LENS 07 (Market Positioning)
  Lens 07 identified Annie as targeting the empty "edge+rich" quadrant in the
  home robotics market. From Rajesh's perspective, this is a strategic position.
  From Mom's perspective, it is invisible — she does not compare Annie to
  commodity robots. Her evaluation is entirely relative to her own experience
  over time: is Annie more reliable than last week? Is Annie more useful than
  asking Rajesh directly? The "edge+rich" positioning exists in Rajesh's head.
  The actual value proposition that Annie must deliver to Mom is simpler and
  harder: be consistently useful in her usage window without requiring her to
  understand or manage the system.

LENS 08 (Neuroscience Analogies)
  Lens 08 introduced the hippocampal replay mechanism — the slow path that
  consolidates fast perception into durable memory. The stakeholder analogy is
  precise: Mom's trust in Annie is built through hippocampal-equivalent
  processes — repeated consistent experiences that consolidate into a stable
  mental model of what Annie does and doesn't do. One glass door collision or
  three freezes in one evening creates a negative engram that is much harder to
  overwrite than a positive one. This is asymmetric trust formation: bad
  experiences are weighted more heavily than good ones in the formation of a
  lasting behavioral model. The implication for deployment: the first two weeks
  of Annie's life with Mom are the most critical. Trust formed in that window
  determines the baseline for the entire relationship. The system should be
  explicitly de-featured and over-conservative during onboarding, then gradually
  expand capabilities as the trust baseline is established.

LENS 11 (Red Team Brief)
  Lens 11's competitor analysis identified the $200 robot vacuum with a depth
  sensor as the "boring failure" adversarial scenario. From Mom's perspective,
  that $200 robot might actually be preferable in one important dimension: it is
  legible. It has one job, one behavior pattern, one failure mode (stuck). Annie
  has four tiers, five perception capabilities, and undefined behavior in 8
  distinct failure modes. Annie is more capable but less legible than the
  commodity alternative. Lens 21 reveals that legibility is a stakeholder
  requirement that capability does not satisfy. The red team's most effective
  attack on Annie is not "it's slower" or "it's less accurate." It is "Mom
  can't tell what it's doing and it scares her."

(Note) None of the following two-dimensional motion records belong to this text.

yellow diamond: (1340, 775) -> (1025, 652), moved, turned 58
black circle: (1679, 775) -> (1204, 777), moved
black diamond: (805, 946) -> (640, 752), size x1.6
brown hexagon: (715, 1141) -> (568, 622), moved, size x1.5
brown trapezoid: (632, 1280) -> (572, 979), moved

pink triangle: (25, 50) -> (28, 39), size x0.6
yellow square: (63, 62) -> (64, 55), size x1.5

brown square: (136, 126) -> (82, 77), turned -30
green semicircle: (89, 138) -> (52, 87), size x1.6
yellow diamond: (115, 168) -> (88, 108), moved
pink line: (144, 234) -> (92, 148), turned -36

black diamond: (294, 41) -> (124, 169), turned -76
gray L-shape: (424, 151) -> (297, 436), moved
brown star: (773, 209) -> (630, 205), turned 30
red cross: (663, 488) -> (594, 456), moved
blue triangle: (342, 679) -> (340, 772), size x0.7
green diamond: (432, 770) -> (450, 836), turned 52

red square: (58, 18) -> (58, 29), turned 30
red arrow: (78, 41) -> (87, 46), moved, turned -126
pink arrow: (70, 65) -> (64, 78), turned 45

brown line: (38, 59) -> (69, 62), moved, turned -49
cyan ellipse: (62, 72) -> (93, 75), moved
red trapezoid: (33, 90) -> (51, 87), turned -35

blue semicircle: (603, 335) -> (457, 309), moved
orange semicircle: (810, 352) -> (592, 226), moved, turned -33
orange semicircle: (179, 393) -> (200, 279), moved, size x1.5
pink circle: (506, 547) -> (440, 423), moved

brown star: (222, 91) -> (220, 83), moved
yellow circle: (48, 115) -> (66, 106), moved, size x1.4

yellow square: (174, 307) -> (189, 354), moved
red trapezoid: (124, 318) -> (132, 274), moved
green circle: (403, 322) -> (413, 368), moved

LENS 14 (Academic vs. Reality Gap)
  Lens 14 identified that the research describes Waymo's pattern (lidar-primary)
  but implements the opposite (VLM-primary). From the Visitor's perspective,
  this gap is invisible — they don't know what sensor Annie is using. But from
  the privacy perspective, VLM-primary matters enormously: a camera-primary
  system creates rich visual data that a lidar-primary system does not. The
  decision to use VLM-primary for semantic richness (the research's explicit
  goal) is simultaneously a decision to have a camera continuously observing the
  home. This tradeoff is never discussed in the research. Lens 21 makes it
  explicit: the VLM-primary architecture is a surveillance architecture that the
  research treats as a navigation architecture. Both descriptions are true. Only
  one is acknowledged.

LENS 15 (Hardware Constraint Relaxation)
  Lens 15 argued that the last 40% accuracy costs 10x hardware, and identified
  3 constraints relaxable for under $200. From Mom's perspective, this framing
  is irrelevant — she doesn't experience accuracy percentages. The constraint she
  cares about is the one that produces freezes during her evening tea time. From
  the Visitor's perspective, the constraint that matters is whether the robot has
  a visible indicator that its camera is active. A $5 LED that lights up when
  the VLM is processing frames is a better privacy solution than any number of
  policy documents. Lens 21 reveals that some hardware constraints are worth
  relaxing for stakeholder-experience reasons, not just accuracy reasons.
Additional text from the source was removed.